Relax. Use social media for good.

While waging war on paper in my home office, I found the outline of a luncheon speech I gave to a local paralegal group earlier this year. So that I can throw away the paper, I’m memorializing the outline of my little speech here. Keep in mind I was actually eating lunch while talking, no mean or graceful feat.

What IS social media? [Rhetorical question, blog readers. If you’re reading this, you probably know what it is.]

Anyone here using Facebook? LinkedIn? Twitter? Blogs? [A surprising number, at least to me, of legal professionals still say no.]

I know social media has a bad rep. A recent CLE presentation I heard by a digital forensics expert likely frightened most of the attendees into deleting their Facebook accounts as soon as they got home.

My position is that if you’re using it for evil, or to lie, cheat, bully, share your naughty parts or thoughts, or do anything you wouldn’t be comfortable doing in this room, plus add your mom and your boss, then you shouldn’t use it.

But social media can be an extraordinary networking and educational tool for smart users.

First and foremost, find out what your current employer’s social media policies are, if any.
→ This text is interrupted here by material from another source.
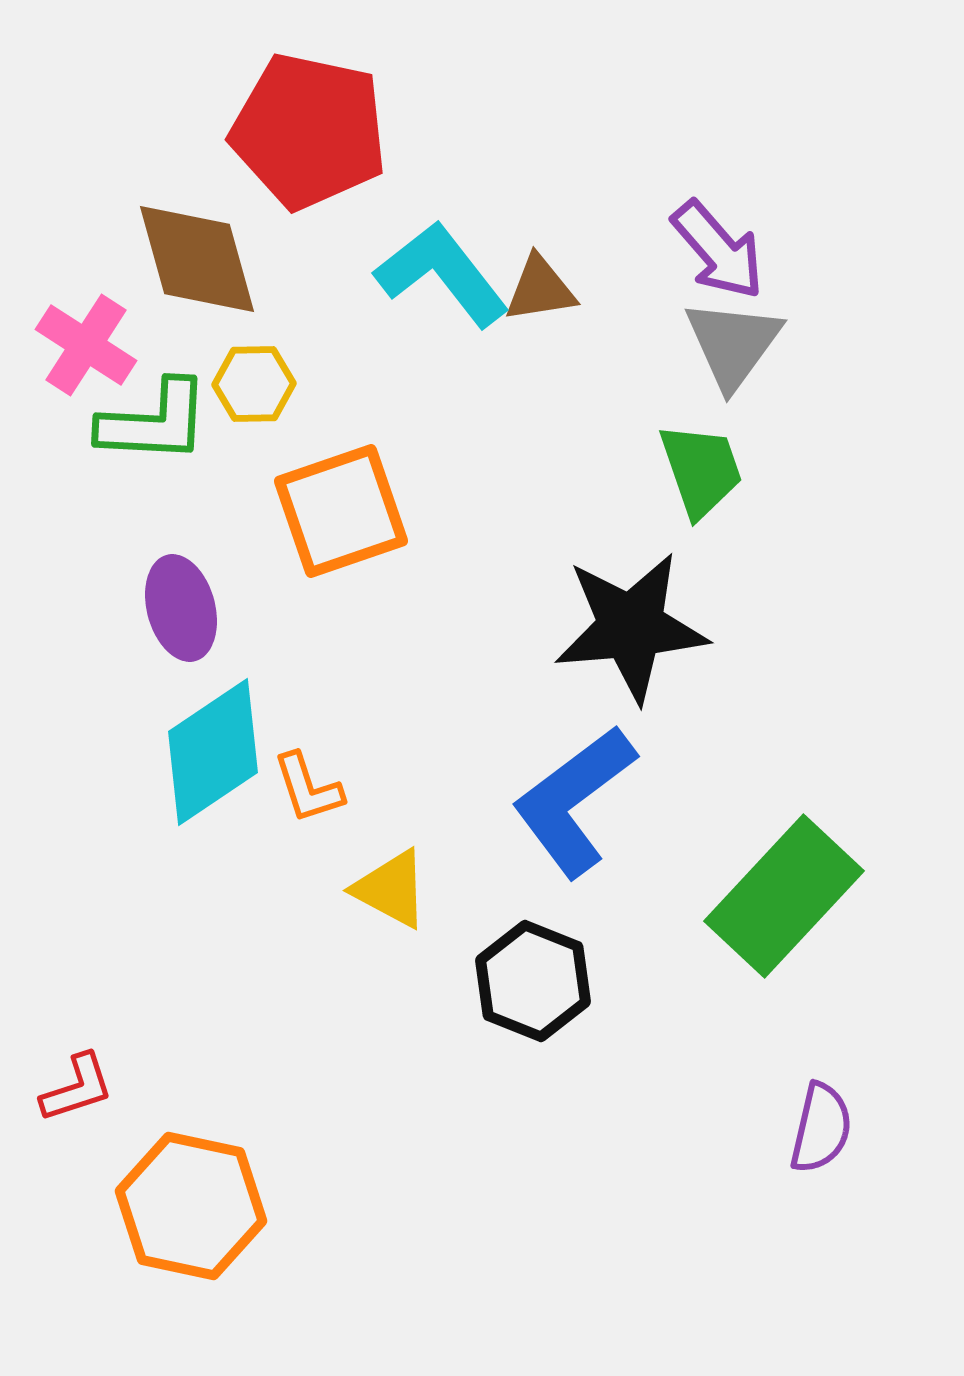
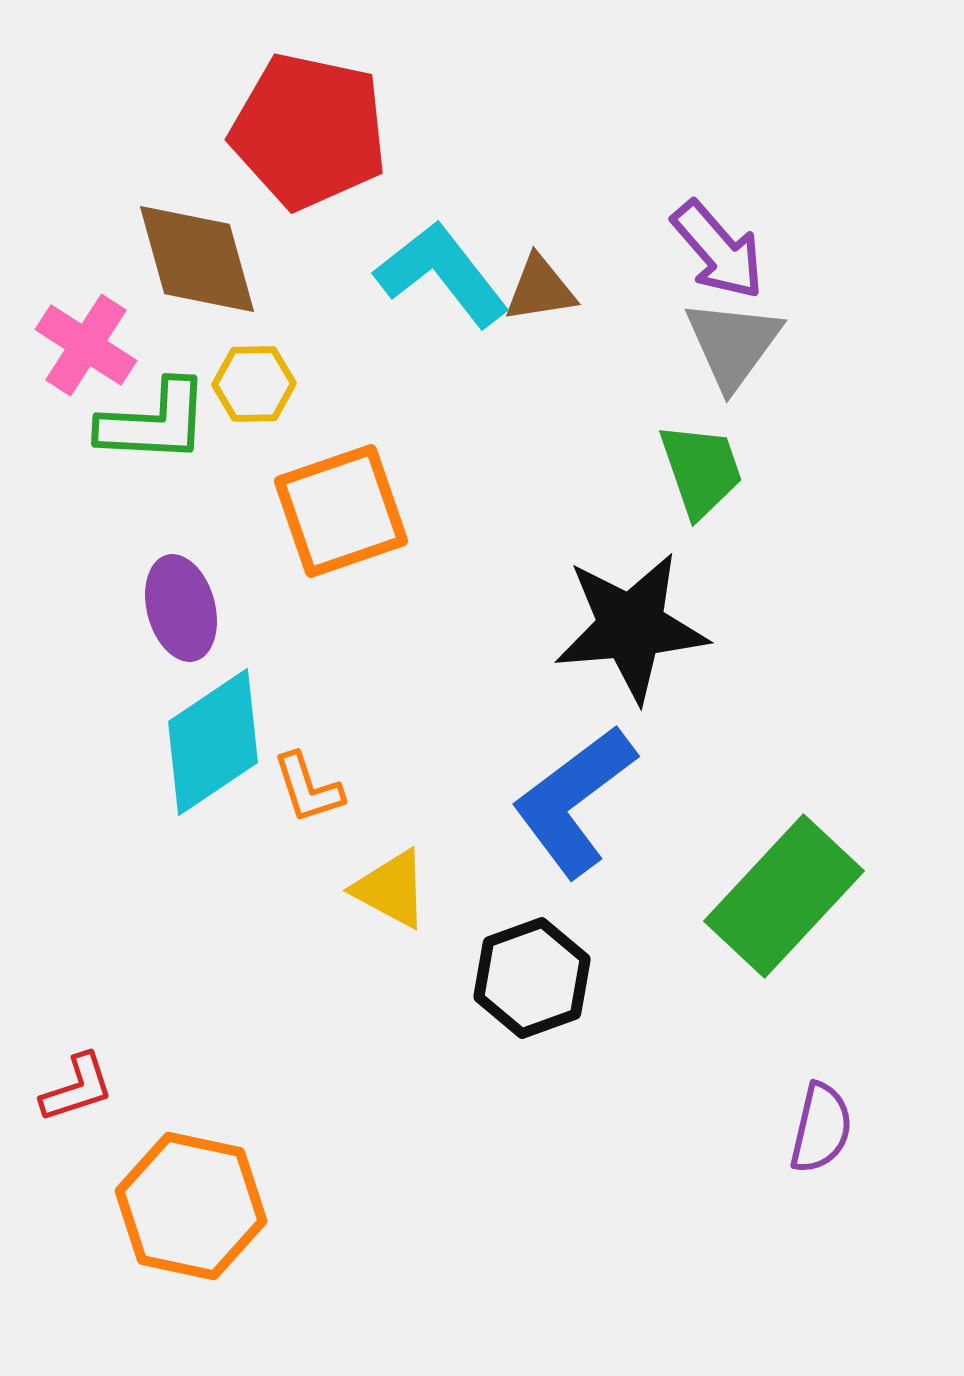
cyan diamond: moved 10 px up
black hexagon: moved 1 px left, 3 px up; rotated 18 degrees clockwise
Even if your employer has a generous or no social media policy, don’t use your work computer for personal purposes, including social media, because your work computer isn’t really yours.

Also, you can take this next fact to the bank. Nothing on the Internet is private.

If you don’t use anything else, and your current employer’s social media policy permits, set up a LinkedIn profile, http://www.linkedin.com/. Paralegals are integral parts of their firms, and can help market their employers. As much as we interact in the community, sometimes the most important part – what we do and where we work – gets omitted.

LinkedIn offers the opportunity to maintain professional connections, preserve a giant and constantly updated Rolodex (look it up if you’re too young to know what that is) of contacts, and also keep up with the latest legal news and ask questions in  LinkedIn Groups especially for legal professionals.

I think of social media as free CLE. I’d have to spend thousands of dollars in registration fees and travel expenses to get this kind of information at seminars.

Professional blogs feature practice and news in your specialty areas, and are a great way to keep up with the latest developments in your field. Don’t know where to start looking for legal blogs? The ABA Journal lists blogs by topic and author type at http://www.abajournal.com/blawgs. Often, your favorite bloggers will publish a blogroll and/or share links that will lead you to other blogs you’ll like.

Using an RSS feed reader is the best way to absorb online content quickly, and to make sure you don’t miss anything. Google Reader is free. Start by subscribing to a few specialty area and paralegal blogs to get the feel of it.

Twitter is hard for many legal professionals to embrace, but it can be a great learning tool even if you don’t want to tweet yourself. You can follow legal experts across the country who share great information via very brief status updates every day.

Social media is a good thing – when used for good.